When new/special Pokémon are released into the raid rotation, it wasn’t uncommon to see packs of dozens of players moving together from raid to raid, coordinating their routes on local Discord groups.

That concept, too, falls apart in a pandemic.

Niantic’s response? Let players raid together even when they’re far apart. In April the company launched “remote raids” — one player still needed to be within reach of the raid location (even if that meant being at home or in their car — they just needed to be close enough that it would appear on their map), but they could invite their far-off friends to assist. As with in-person raids, each player needed a “raid pass,” which cost about a buck unless you happened to be hanging on to one of those that Niantic occasionally gave away for free. It’s still raiding, just … socially distanced. It keeps the physical element of the game intact, without encouraging people to huddle up within coughing distance.

It was a dramatic shift to the way raids worked — but, like most of the other changes, it bent GO’s rules to work within the requirements of this new world. It doesn’t break the game, and, if it ever makes sense to do so, can be reversed without too much trouble.

(It also has the fun side benefit of encouraging players to interact with others around the world; Niantic rolled out a handful of raid Pokémon to only select regions, making it so that catching that Pokémon meant trading friend codes with players thousands of miles away and hoping they eventually beam you into a local battle.)

Giving players more to do on their own

Image Credits: Niantic

From day one, the most progress a player could hit in Pokémon GO was to reach level 40. They’d get there by grinding their way to the top, doing things like catching Pokémon, battling in gyms and sending in-game gifts back and forth to other players.

Reaching level 40 took most players many months (or years) of consistent play. But once they hit it, that was pretty much it. Players keep accumulating XP — some players went many times over what was required to hit level 40 — but it wasn’t good for much except bragging rights. The majority of features Niantic has shipped since launch have focused around getting players to work together, rather than focusing on solo activity.
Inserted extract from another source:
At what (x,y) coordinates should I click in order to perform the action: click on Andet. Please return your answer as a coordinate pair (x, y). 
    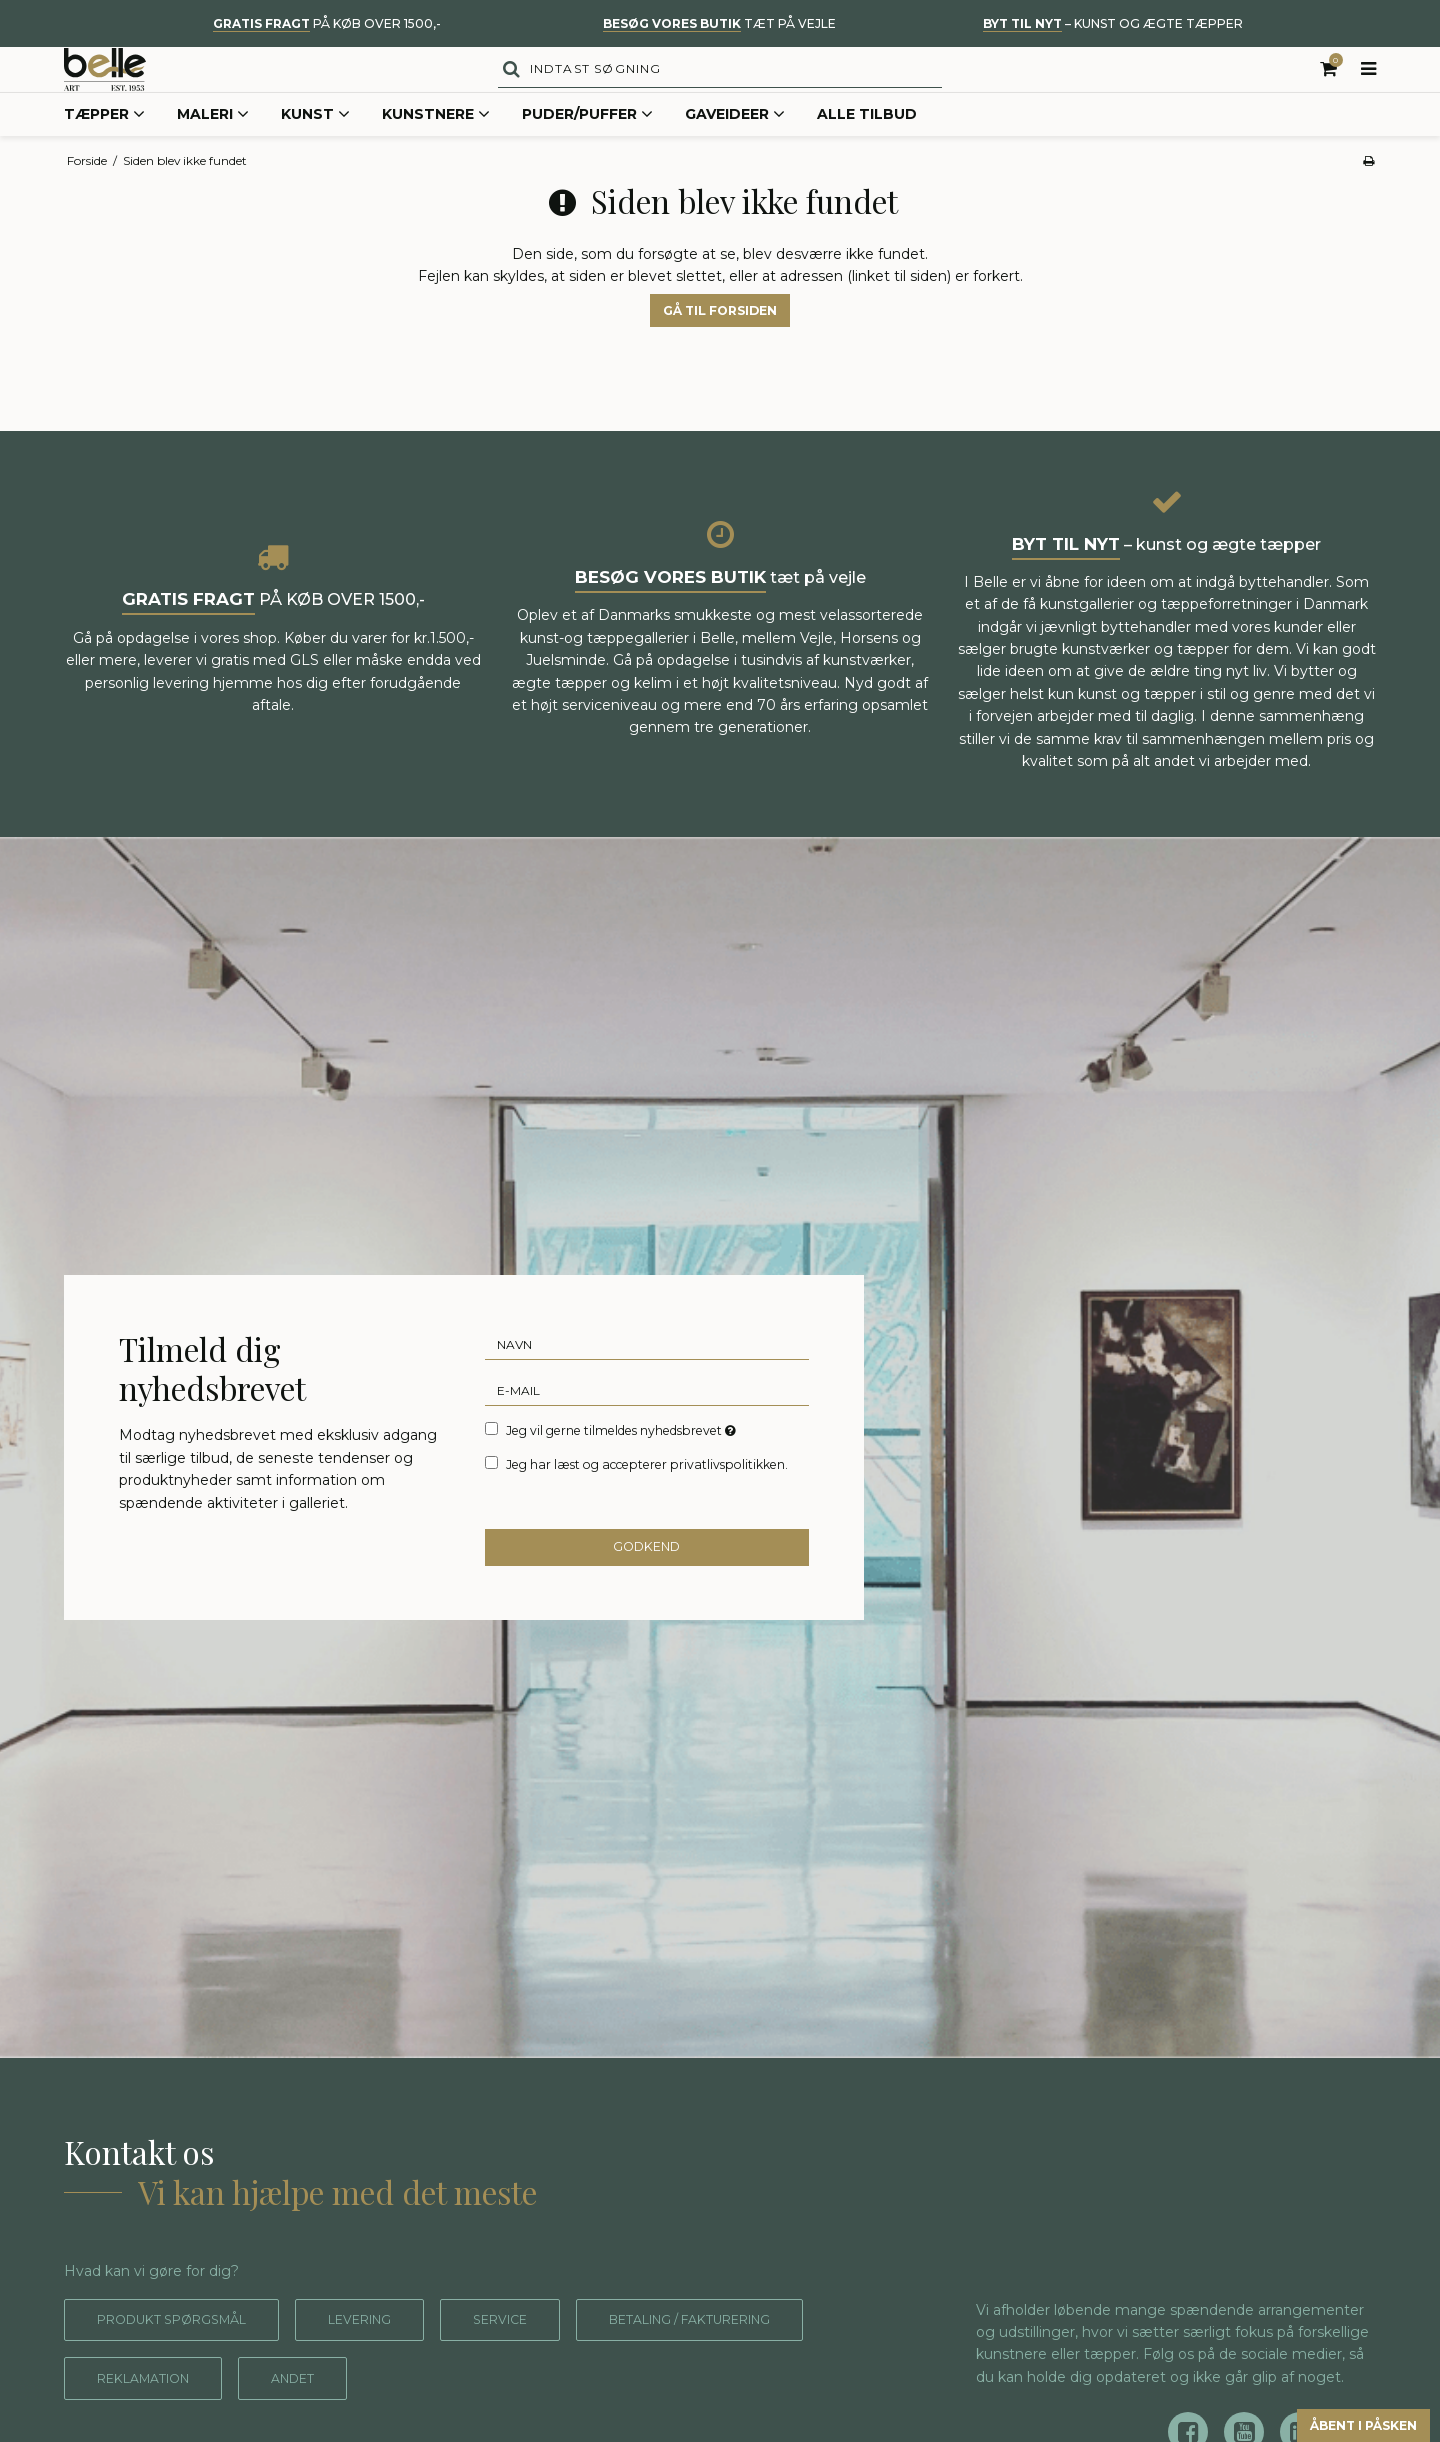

Earlier this month, that all changed. Seemingly satisfied with the smaller tweaks they’d shipped throughout the year, Niantic was finally ready to launch new content. An update called “GO Beyond” brought a new set of Pokémon for players to catch, a new “season” system that promised to automatically freshen up the game every three months and additional levels. The game’s level cap would now be bumped up to 50.
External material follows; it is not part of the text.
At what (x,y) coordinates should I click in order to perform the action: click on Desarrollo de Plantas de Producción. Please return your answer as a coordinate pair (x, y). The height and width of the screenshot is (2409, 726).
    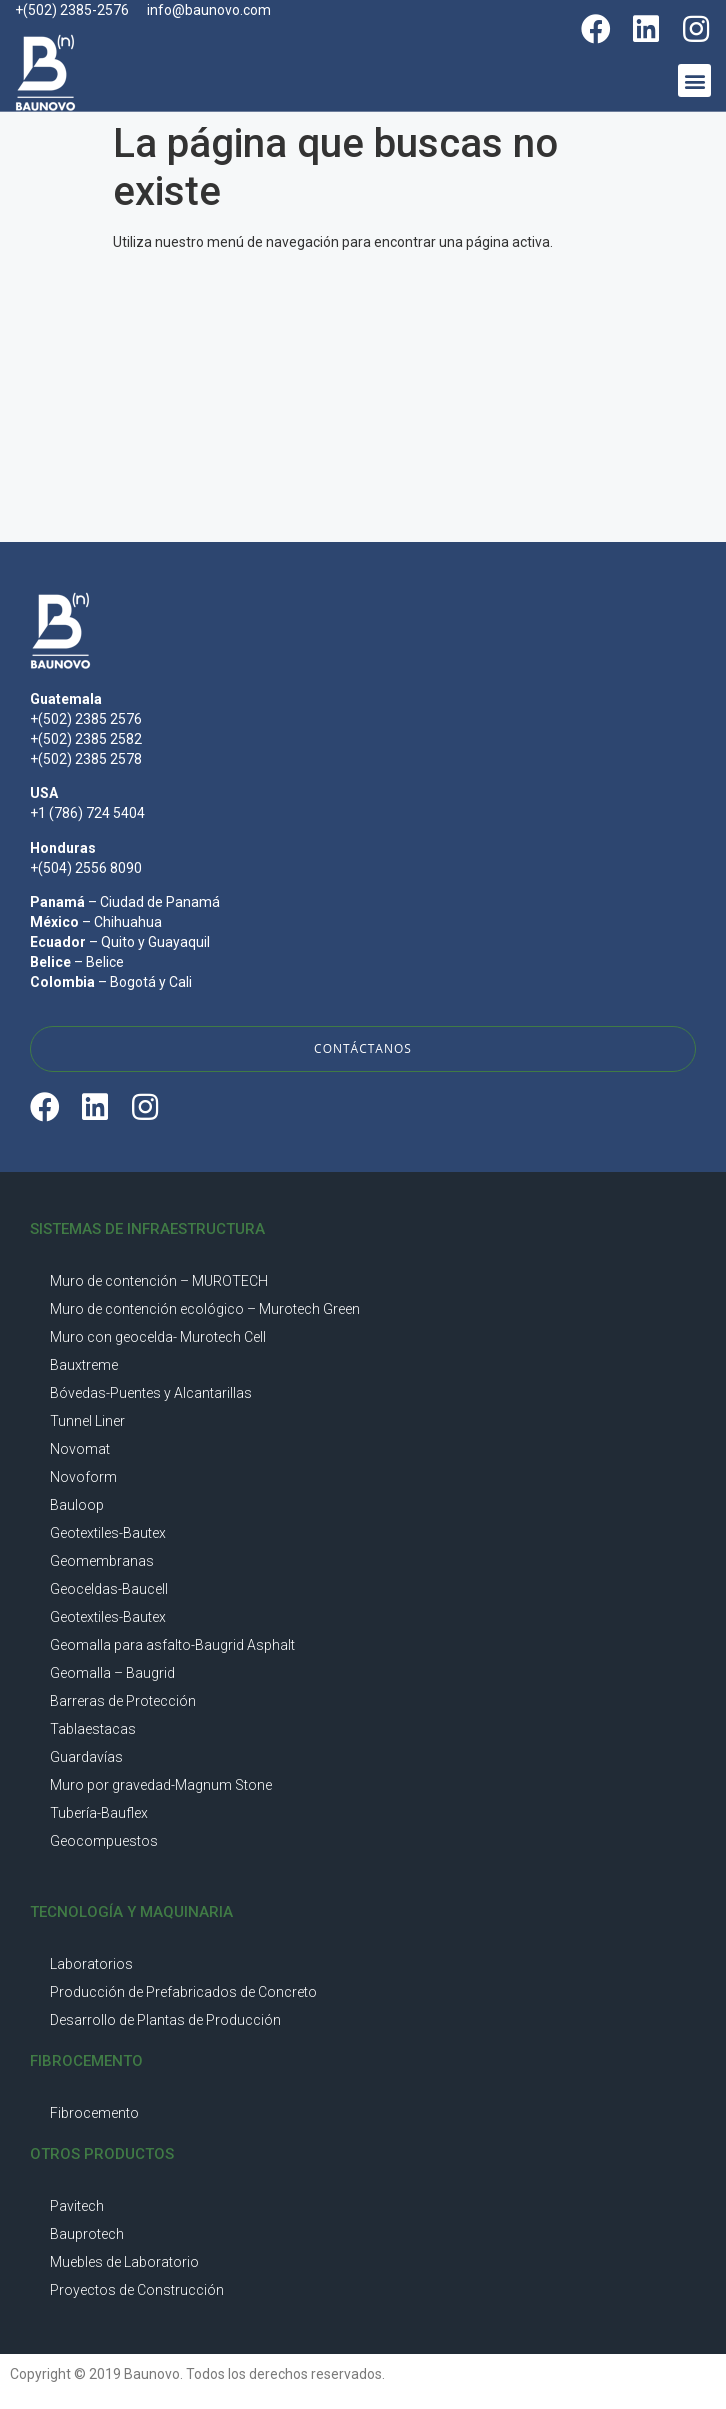
    Looking at the image, I should click on (165, 2020).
Adding more levels was a bigger challenge than might be immediately obvious. As I noted, some players — the game’s most dedicated — were far, far beyond what was needed for level 40. Should those players just immediately rocket up to level 50, giving them nothing new to do? Or should the XP requirement for 50 just be so high that no one had hit it yet, putting it out of the reach of 99% of players?
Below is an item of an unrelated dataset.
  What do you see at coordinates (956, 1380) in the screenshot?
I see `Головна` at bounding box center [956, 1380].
Niantic’s solution is pretty clever: challenges. Players would still get from level 1 to 40 on XP alone; but once there, getting from 41-50 meant needing all of that XP and taking on series of increasingly tough tasks. Challenges like winning hundreds of online player-versus-player battles, walking 200 km with your buddy Pokémon, or catching hundreds of Pokémon in a single day. Every task would take a considerable amount of time, but almost all of them could be tackled alone (or, at least, remotely.) It gave 100% of the player base something to do, without requiring them to do anything unsafe.

The whole thing is an interesting case study in adapting a product without ruining it — in bending all of your game’s rules without breaking the game itself. The company couldn’t do nothing; as it existed at the beginning of this year, it encouraged behaviors that were potentially risky in a midpandemic world.

Niantic couldn’t — or, probably, shouldn’t — just shut down the game; it was the primary pillar supporting a company with hundreds of employees with families to feed. Knee-jerk changes would’ve been easy, but could’ve left the game irreversibly broken. Instead they found a hundred little ways to make it work all while encouraging safer, distanced gameplay.